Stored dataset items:
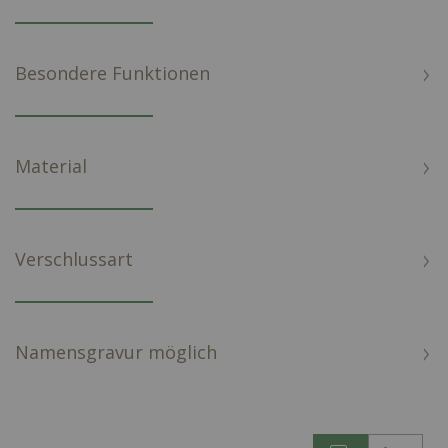
Besondere Funktionen
Material
Verschlussart
Namensgravur möglich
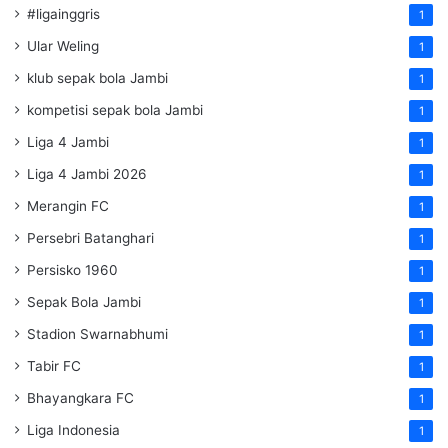
#ligainggris
1
Ular Weling
1
klub sepak bola Jambi
1
kompetisi sepak bola Jambi
1
Liga 4 Jambi
1
Liga 4 Jambi 2026
1
Merangin FC
1
Persebri Batanghari
1
Persisko 1960
1
Sepak Bola Jambi
1
Stadion Swarnabhumi
1
Tabir FC
1
Bhayangkara FC
1
Liga Indonesia
1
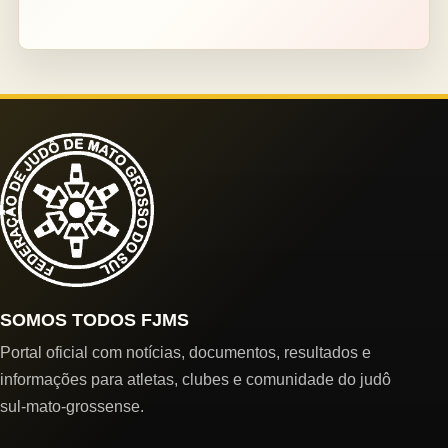
SOMOS TODOS FJMS
Portal oficial com notícias, documentos, resultados e
informações para atletas, clubes e comunidade do judô
sul-mato-grossense.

WHAT IS REQUIRED ▸ Go through the data above line by line, count those that contain the string "Jambi", and reply with the count only.

RESPONSE TO THIS TASK ▸ 5